TASK TO COMPLETE
Give back the lines of the entries below exactly as written, from the first line to the line holding "How Great Steppe", both included, with the pictures omitted.

________

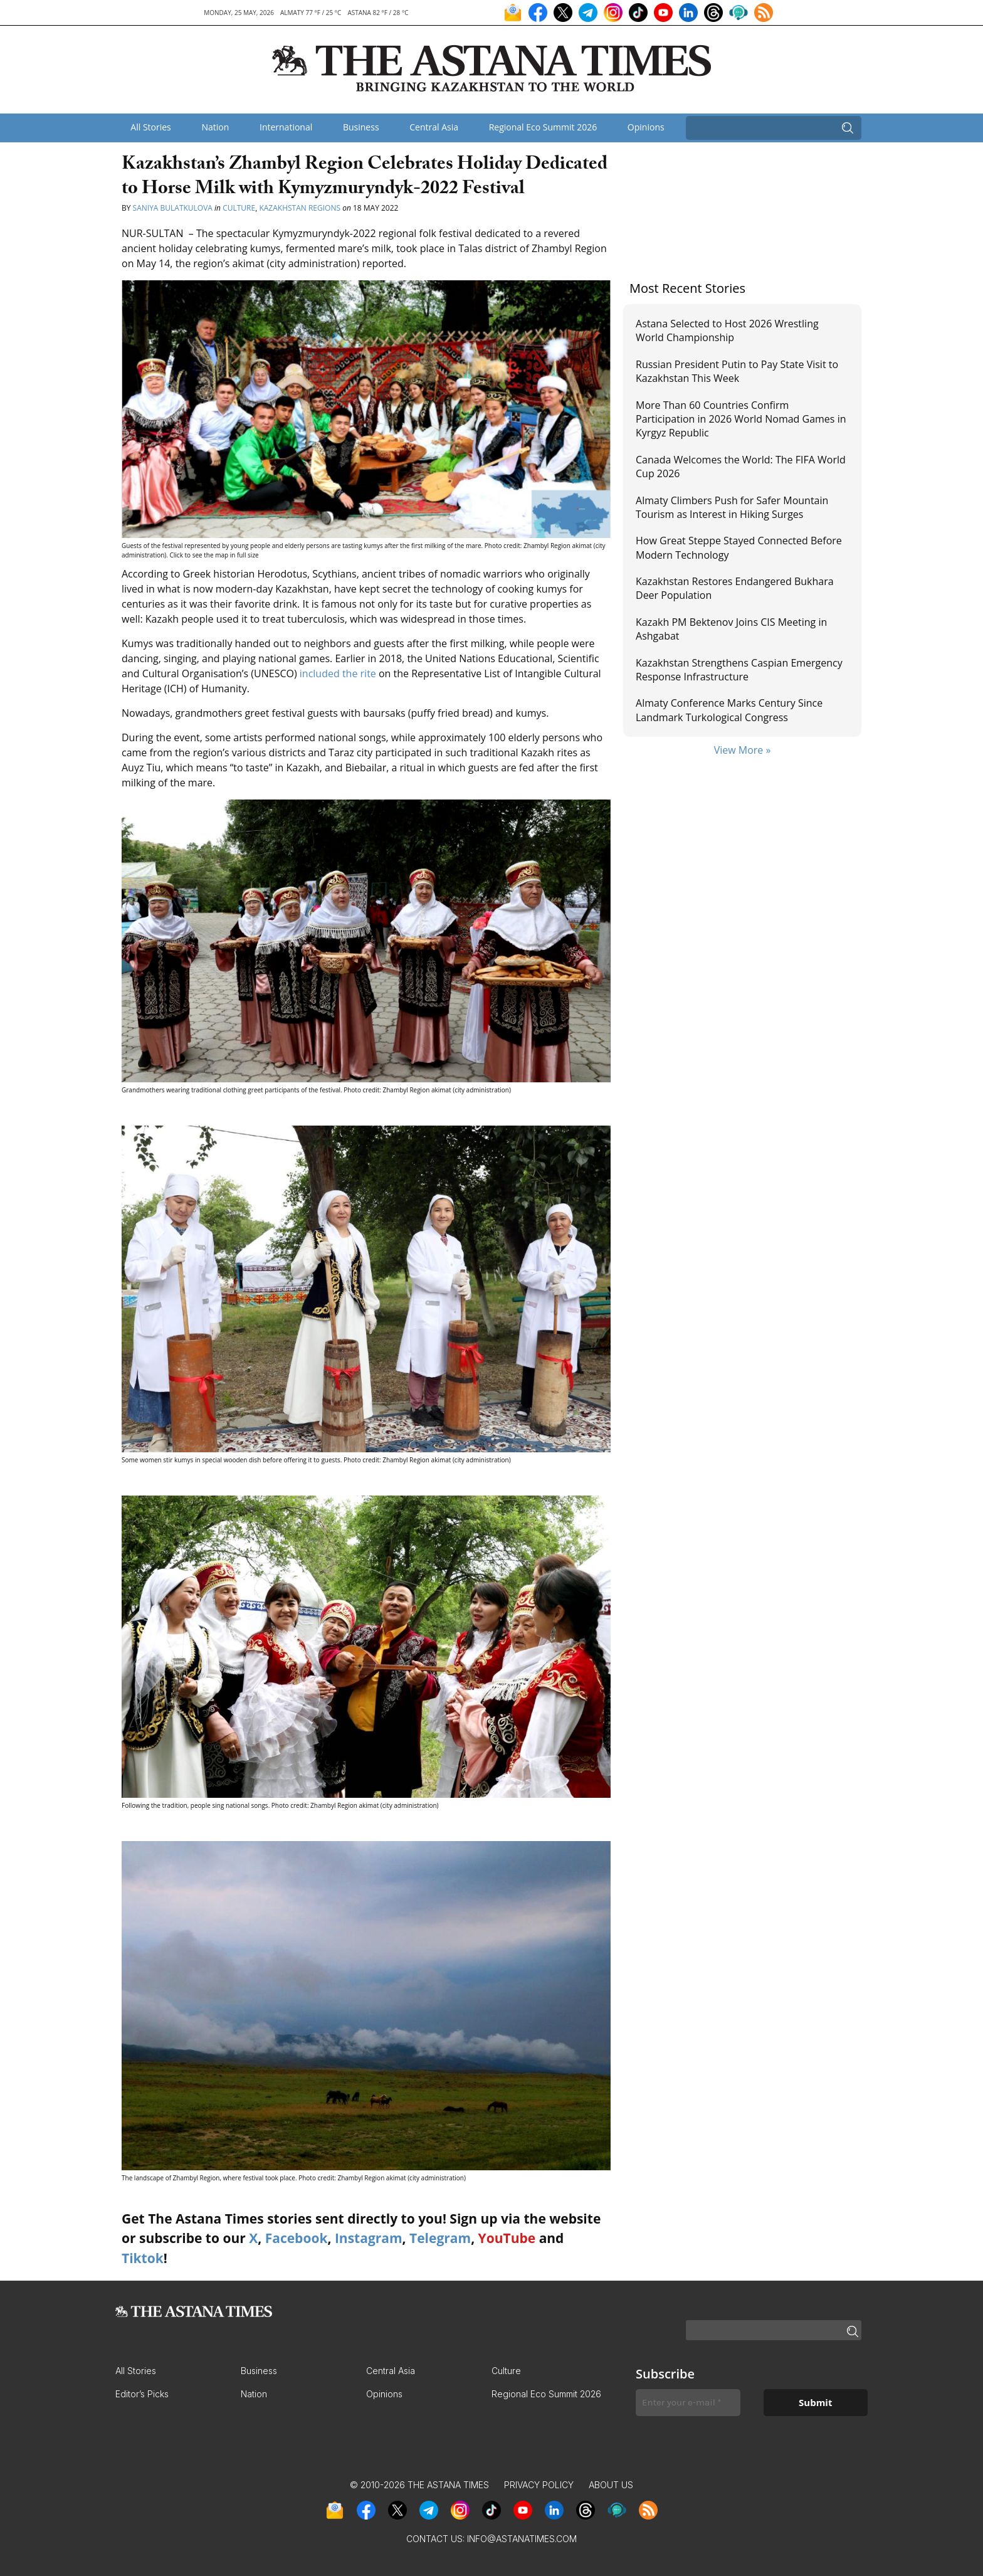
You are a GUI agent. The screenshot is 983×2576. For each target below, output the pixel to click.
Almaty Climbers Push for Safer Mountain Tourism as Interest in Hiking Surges (732, 507)
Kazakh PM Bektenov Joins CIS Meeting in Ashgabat (731, 629)
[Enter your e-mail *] (688, 2402)
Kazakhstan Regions (299, 208)
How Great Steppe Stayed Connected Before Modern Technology (739, 547)
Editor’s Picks (142, 2394)
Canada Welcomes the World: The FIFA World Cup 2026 (741, 466)
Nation (215, 127)
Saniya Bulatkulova (173, 208)
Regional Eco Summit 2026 (543, 127)
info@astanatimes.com (522, 2538)
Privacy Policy (539, 2484)
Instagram (368, 2238)
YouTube (507, 2238)
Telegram (440, 2238)
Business (361, 127)
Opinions (646, 127)
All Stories (150, 127)
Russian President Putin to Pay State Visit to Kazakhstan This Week (737, 371)
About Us (611, 2484)
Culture (239, 208)
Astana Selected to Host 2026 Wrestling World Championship (727, 330)
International (286, 127)
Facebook (296, 2238)
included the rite (338, 673)
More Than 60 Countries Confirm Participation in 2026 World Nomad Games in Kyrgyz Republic (741, 419)
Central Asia (433, 127)
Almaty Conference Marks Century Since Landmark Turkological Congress (729, 710)
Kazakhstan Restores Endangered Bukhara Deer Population (735, 588)
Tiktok (143, 2258)
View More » (742, 750)
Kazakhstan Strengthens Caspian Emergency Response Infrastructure (739, 670)
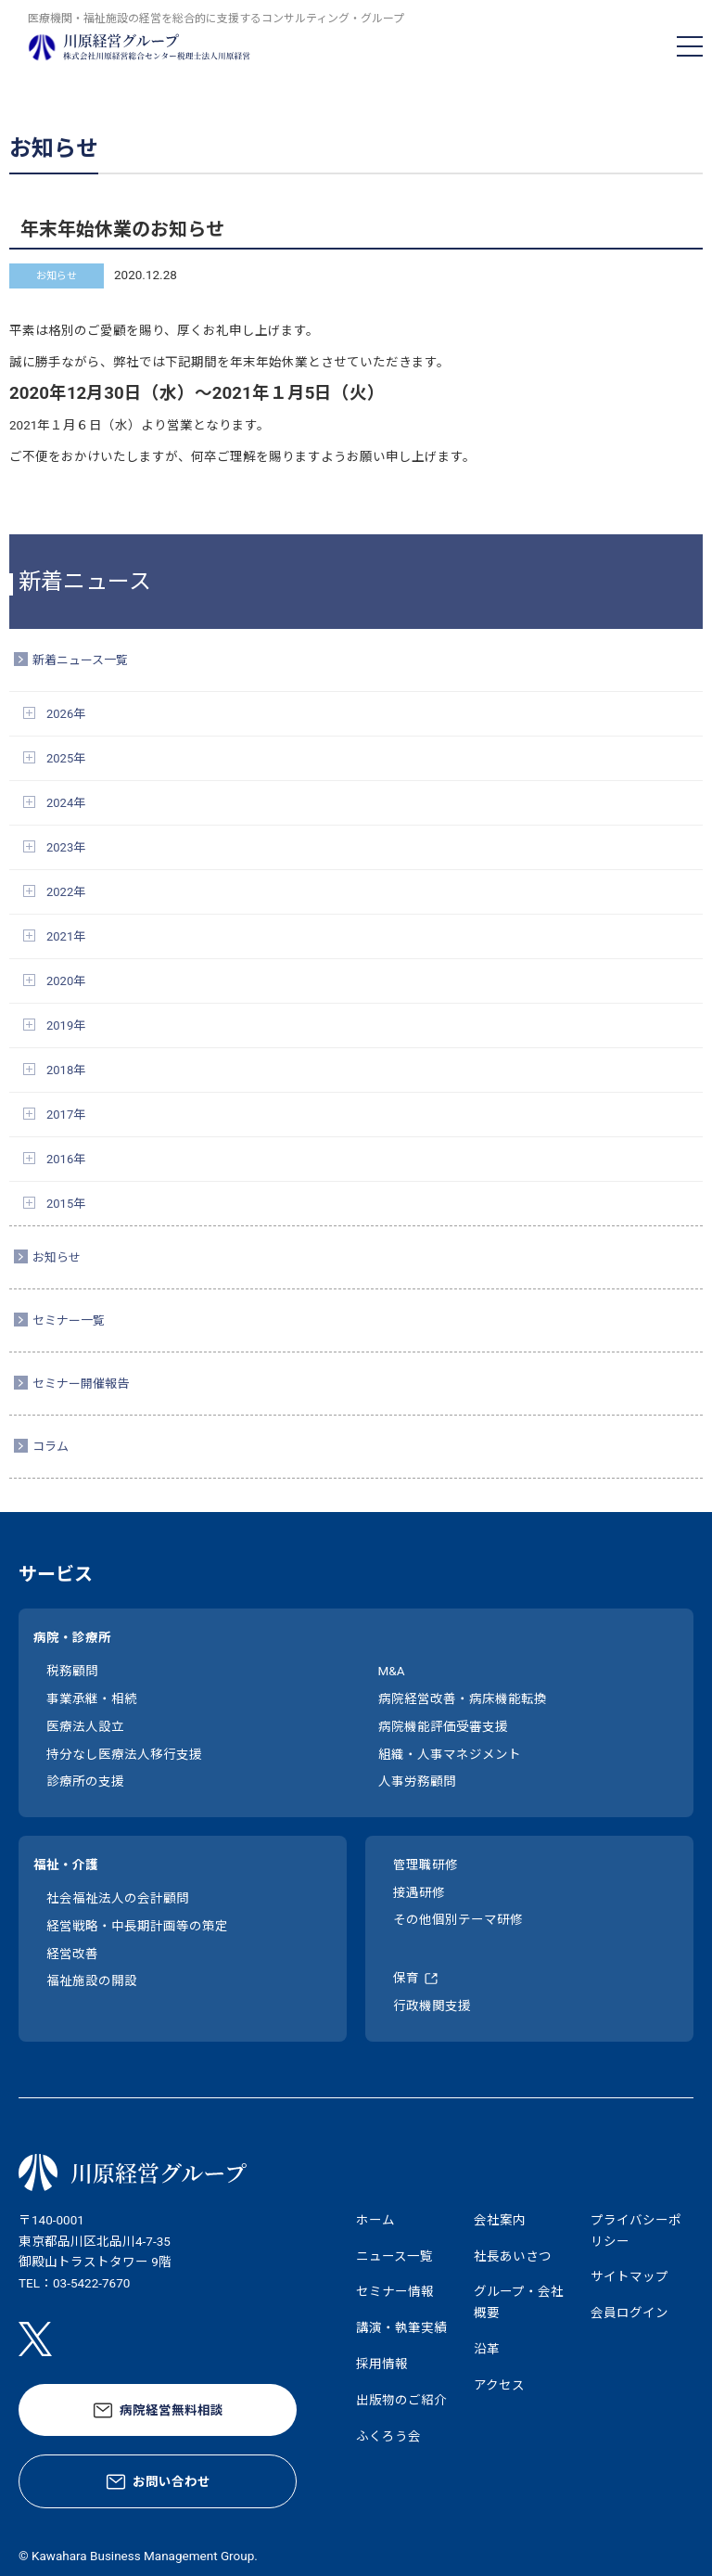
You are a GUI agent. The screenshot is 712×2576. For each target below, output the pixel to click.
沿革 (487, 2348)
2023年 (65, 847)
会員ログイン (629, 2312)
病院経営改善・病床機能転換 (462, 1698)
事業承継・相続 (91, 1698)
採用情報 (382, 2363)
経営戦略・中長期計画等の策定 (137, 1925)
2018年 (65, 1070)
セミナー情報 (395, 2291)
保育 (406, 1977)
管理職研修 (425, 1864)
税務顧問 (72, 1670)
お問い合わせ (171, 2481)
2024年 (65, 803)
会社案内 (500, 2219)
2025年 (65, 758)
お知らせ (56, 1257)
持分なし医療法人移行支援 (124, 1754)
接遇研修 (419, 1892)
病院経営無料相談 (171, 2410)
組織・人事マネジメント (449, 1754)
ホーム (375, 2219)
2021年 (65, 936)
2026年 (65, 714)
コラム (50, 1447)
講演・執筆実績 (401, 2327)
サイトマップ (629, 2276)
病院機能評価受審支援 (443, 1726)
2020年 (65, 981)
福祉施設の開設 (91, 1980)
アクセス (499, 2384)
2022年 (65, 892)
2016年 (65, 1159)
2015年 (65, 1204)
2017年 (65, 1114)
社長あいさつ (513, 2256)
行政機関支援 (432, 2005)
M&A (391, 1670)
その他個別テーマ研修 (458, 1919)
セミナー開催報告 (80, 1384)
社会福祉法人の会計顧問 (117, 1897)
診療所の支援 (85, 1781)
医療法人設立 (85, 1726)
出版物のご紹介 (401, 2399)
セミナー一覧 (68, 1320)
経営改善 (72, 1953)
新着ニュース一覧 (80, 660)
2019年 (65, 1025)
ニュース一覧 (394, 2256)
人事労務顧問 (417, 1781)
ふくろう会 (388, 2436)
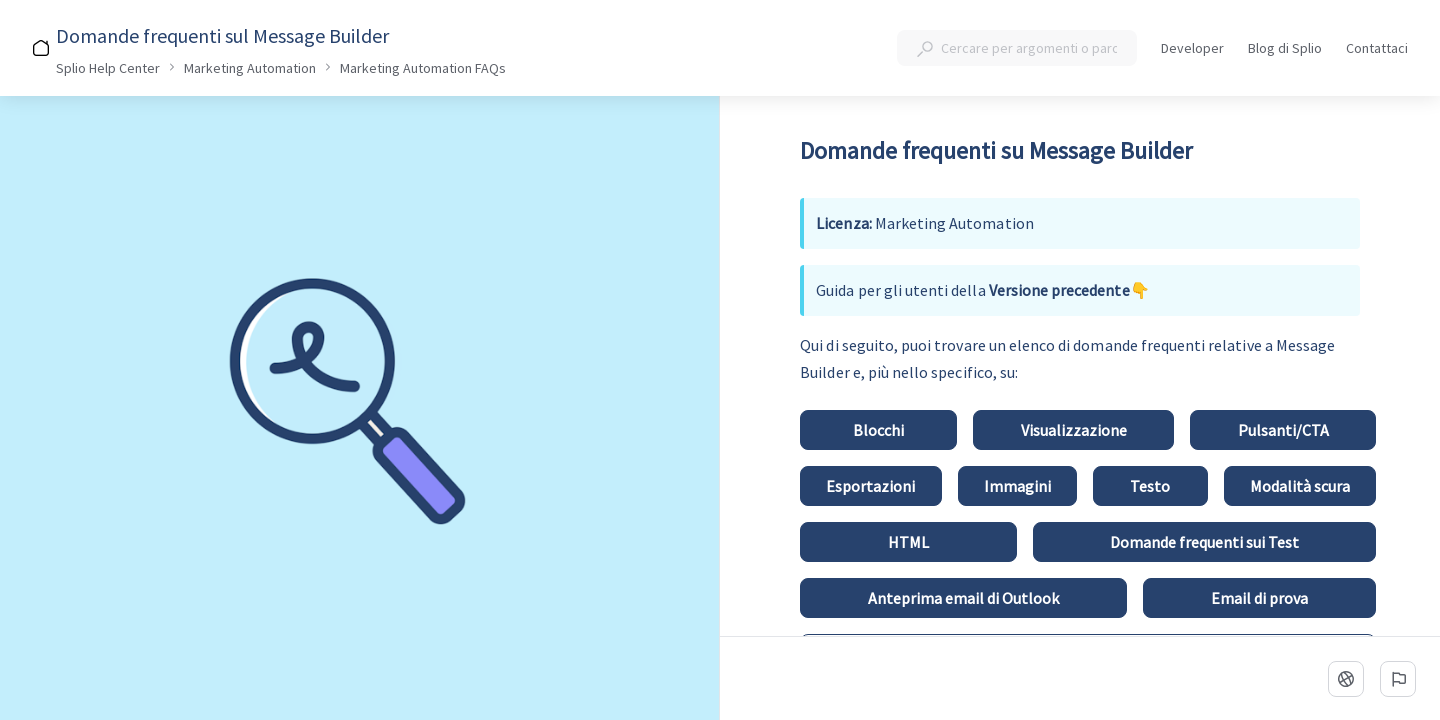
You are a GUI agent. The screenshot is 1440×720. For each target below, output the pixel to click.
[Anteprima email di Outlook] (963, 598)
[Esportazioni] (870, 486)
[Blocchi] (878, 430)
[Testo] (1150, 486)
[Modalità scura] (1300, 486)
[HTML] (908, 542)
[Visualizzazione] (1073, 430)
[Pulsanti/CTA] (1283, 430)
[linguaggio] (1346, 679)
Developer (1192, 49)
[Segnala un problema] (1398, 679)
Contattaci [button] (1377, 48)
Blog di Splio (1285, 49)
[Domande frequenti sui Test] (1204, 542)
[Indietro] (32, 36)
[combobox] (1017, 48)
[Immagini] (1017, 486)
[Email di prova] (1259, 598)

________

SOLUTION FOR THIS TASK
You are a GUI agent. The screenshot is 983×2576. For each target below, output the pixel to click.
Almaty Climbers Push for Safer Mountain Tourism as Interest in Hiking Surges (732, 507)
Kazakh PM Bektenov Joins CIS Meeting in Ashgabat (731, 629)
[Enter your e-mail *] (688, 2402)
Kazakhstan Regions (299, 208)
How Great Steppe Stayed Connected Before Modern Technology (739, 547)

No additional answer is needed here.